There are three main elements of the program: classroom sessions dedicated to various topics regarding food justice and history, farming in gardens across the Brookline Public Schools and trips to numerous food justice sites. These different elements each tapped into the core goals of this summer program, such as weaving sustainability and climate into the curriculum, understanding how the food system in the United States exploits different people based on race, ethnicity and socioeconomic status and tapping into emotional wellbeing through outdoor spaces.

One primary goal of this program was to incorporate sustainability and climate change into the curriculum. To do this, students spent significant time gardening and farming in outdoor spaces. Grande said the hands-on teachings of this program empowered students to care for and understand the environment around them on an interpersonal level.

“I’m trying to create more programming where students are more connected to nature,” Grande said. “Climate change affects our natural systems as well as our human systems, but having that connection to our natural systems gives us a lot of insight and prompts a sense of stewardship and change-making that is needed to address climate change.”

The classroom sessions and trips to various food justice sites defined the second key part of this program: learning about the intertwining topics regarding the way food is used in the United States. Grande said one specific topic the program examined was how food sovereignty, culture and racism have been interconnected since the beginnings of our country.

“One week, we focused on culture and identity. We read and talked a lot about African food ways and particularly as Africans arrived in the Americas and were enslaved, they were stripped of their traditional foods and food ways. There’s a big movement now to reclaim that, to heal, to go back to the land and to work on food sovereignty,” Grande said.

Senior Bella Jacopille said some of the ideas discussed in the classroom were demonstrated in the real world through the program’s weekly trips.

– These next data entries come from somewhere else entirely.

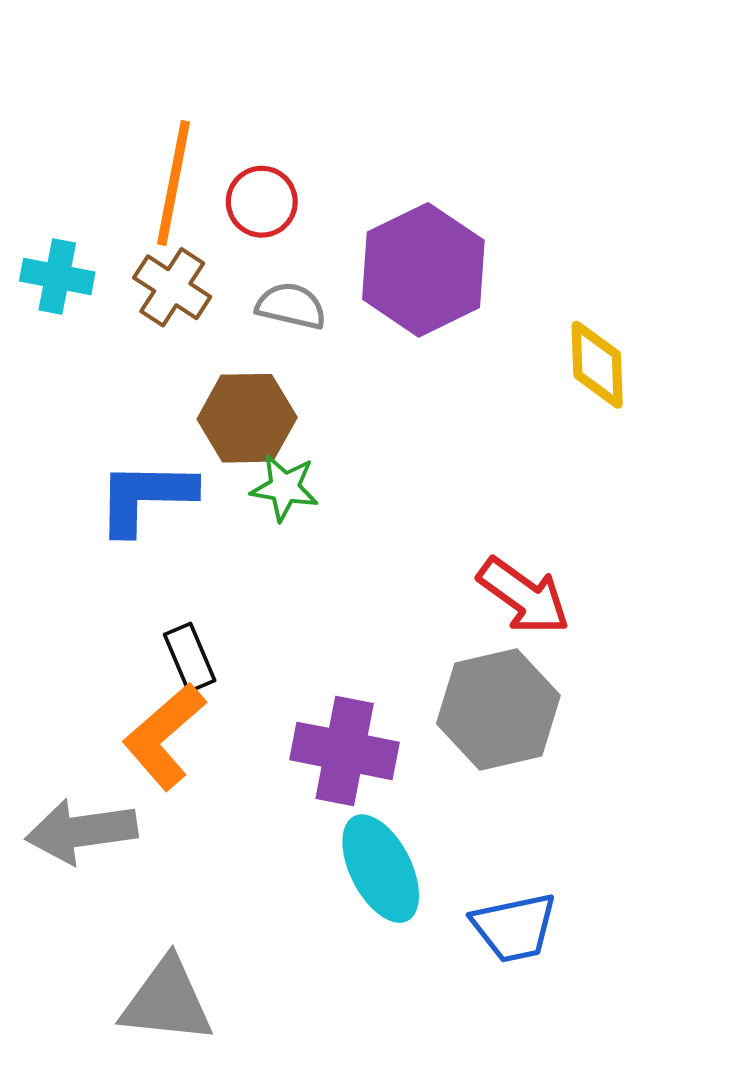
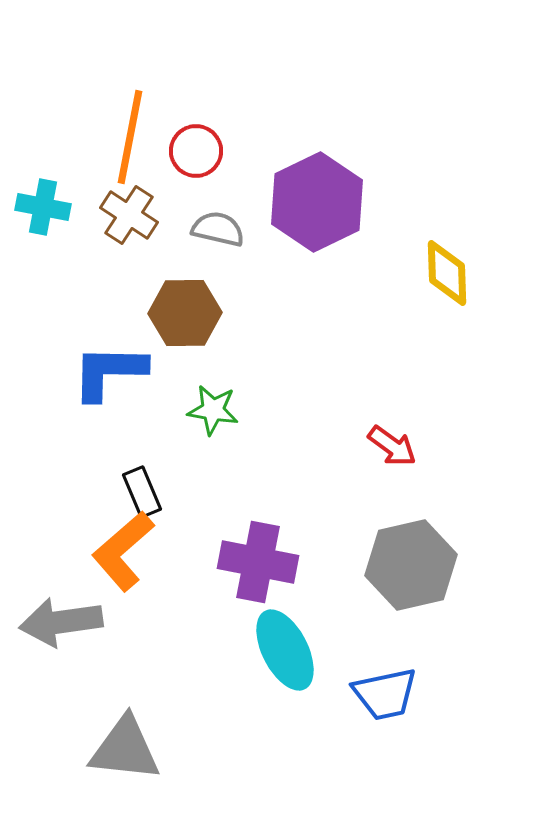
green star: (284, 488) -> (213, 410), moved
red arrow: (524, 596) -> (392, 446), size x0.7
gray hexagon: (498, 710) -> (411, 565), moved

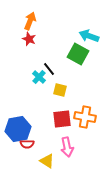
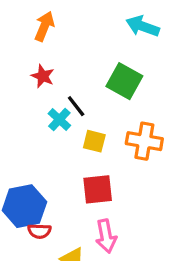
cyan arrow: (89, 36) -> (143, 26), moved
red star: (29, 39) -> (43, 76), moved
orange cross: (85, 117) -> (144, 141), moved

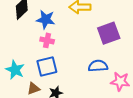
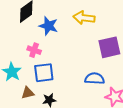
pink cross: (47, 40) -> (34, 50), moved

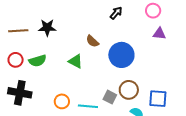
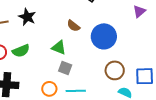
black star: (47, 28) -> (27, 17), turned 30
purple triangle: (159, 34) -> (139, 11), turned -40
gray square: (110, 97) -> (65, 68), moved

“We went to Mei Mei [Dumplings] in South Boston and we spoke with the owner, Irene [Li], about how she incorporates food justice and sustainability in her restaurant. It’s such a difficult thing to be a large scale, sustainable restaurant, but she just explained it so well,” Jacopille said. “It was really lovely to hear from her and to see how she’s working so hard and [how] she’s making such a big impact on her community.

The program also visited the Food Project in Dorchester, the Urban Farming Institute in Mattapan and the Dorchester Food Co-Op in Boston. Senior Edie Kindall said through these trips, her eyes opened to the farming and food justice work being done all around Boston.

“I think oftentimes people think that in really developed areas, it’s just building and empty parking lots and bus stops, but there is a lot of really intense farm work that is happening, even if it’s in cities,” Kindall said. “You could be driving on one of the biggest roads, and then, one block over is this huge, sprawling farm you would never know was there if you never went back there.”

While this program is centered around farming, learning about heritage and culture and understanding the numerous systemic injustices within our food system, Grande said there is also a mental and emotional health aspect of Growing Empowerment.

“There is a lot of evidence that young people benefit from working in food production [and] in gardening,” Grande said. “The act of getting your hands in the soil, of seeing something that you started and how it changed over time and grew [is powerful]. There are all kinds of dimensions [that] tend to have really positive impacts on us emotionally and psychologically.”

Jacopille said she experienced firsthand the serenity and emotional support that these outdoor spaces can offer.

“Just being around nature so much is so rewarding for your mental health and for just being alive,” Jacopille said. “When you’re around gardens so much, around life that’s growing, it just makes you happy.”